"I was left in the bed in my bloody nightie, bloody sheets and desperate for the toilet"
- Anonymous
- Jun 28
- 4 min read
A mother’s experience of Oxford University Hospitals Maternity Services in 2017 and 2024:
It's hard to fully write in words about my two experiences in the JR.
My second birth was by far the worst in terms of I had a consultation as I was so scared of giving birth, due to my previous long birth and trauma.
I had a planned induction as my waters didn't go naturally and my body really struggled to dilate (I've had 3 babies now and all have been the same) I was held on the induction ward for 5 days before they finally took me down. I was a mess, in agony. On constant pain relief, gas and air as they kept bringing me into labor and saying they had no room to break my waters.
I had a breakdown and said I didn't even want to give birth anymore as they had ruined the entire experience, I was given a mental health worker who couldn't understand that they had caused my mental health decline by keeping me on a ward in pain.
My partner and mum begged for them to take me down, I was exhausted and I hadn't even given birth. I was told I could be here for up to 2 weeks by one midwife, another joked and said I can't believe your still here. Another one said I could go home but obviously I'm risking my baby.
When I finally went down I wasn't prepared to give birth, I was shattered and scared. My first midwife was great, I couldn't fault her. I did have multiple student midwives though who kept examining me as well as the midwives, which I wasn't happy with but feeling so vulnerable I didn't want to express this. My second midwife (because my labor was so long) I felt like a job to her.
She delivered my baby safely which I'm grateful for. I can't remember the exact time line after as I was so poorly, being sick, shivering, physically unable to hold my baby. When my partner called for help as he has also been awake over 30 hours they basically were crappy with us and didn't help. I
felt my placenta rip out of me, it was the most painful thing ever and I was poorly after that. I was left in the bed (as I had an epidural) in my bloody nightie, bloody sheets and desperate for the toilet which when they finally gave me a bed pan I filled 2 of them, my bladder was so full It was agonising.
We felt so neglected after what was now 6 days in hospital, completely emotionally and physically exhausted and traumatised.
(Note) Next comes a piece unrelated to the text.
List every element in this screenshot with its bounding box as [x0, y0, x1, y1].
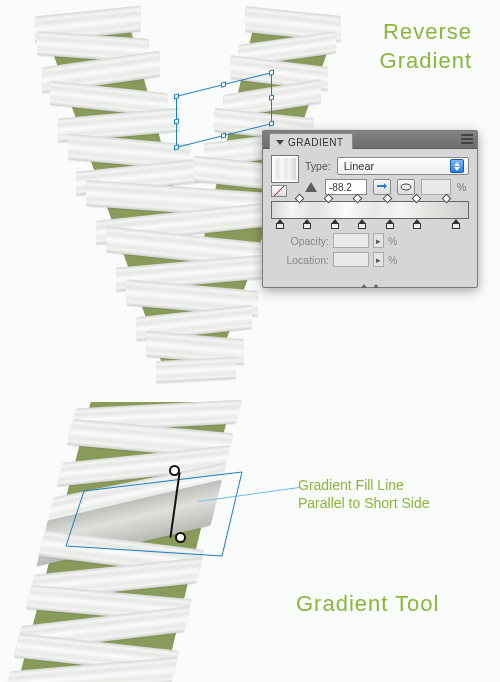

Left in this room with a baby, we both felt unsafe to hold her as I was passing in and out of consciousness, my partner unable to stay awake.
When we were finally taken up to a room at around 5 in the morning we were constantly woken up by different nurses, midwives, we desperately needed sleep as we had to drive our baby home that day.
The lack of care I found in the hospital was insane.
I was asking for someone to help me with breastfeeding which wasn't happening. We asked to be discharged which they said we basically couldn't so we discharged ourselves without consent, we had to leave that place for our mental health.
Having since given birth in a different hospital, the induction process was still the same but the level of care was so different.
My birth experience was amazing because they listened to me, they helped me through my trauma and pain, understood what I needed. I wasn't allowed to eat during my 24 hour labor in the JR due to an epidural so I was weak, in Derriford hospital I was able to eat, drink and I felt so much more energised. I felt calm, in control. The midwives I had actually cared and I wasn't just a job, I felt a connection to them and so grateful I was able to experience that for my last baby.
My last baby was really poorly after birth and needed emergency bowel surgery and I dred to think, had I given birth with my last baby in the JR with her being that poorly the outcome. I was quite unwell for weeks after I gave birth at the JR I had an infection somewhere in my body, my GP was concerned by maternity assessment didn't feel the need to see me.
I honestly believe my placenta being ripped out caused me to have an infection and the bladder care caused a lot of issues after. Derriford take bladder care really seriously and I've had no issues there, I had no infection, no stitches and recovered better than my previous two births. The birth was quicker, my body reacted differently.
It just goes to show when women are treated and listened to properly the outcomes are better.
I know my story isn't as traumatic as some, but to me feeling like a child in a situation when you are already venerable was awful, not being heard, not being listened to. Feeling trapped when you should feel cared for.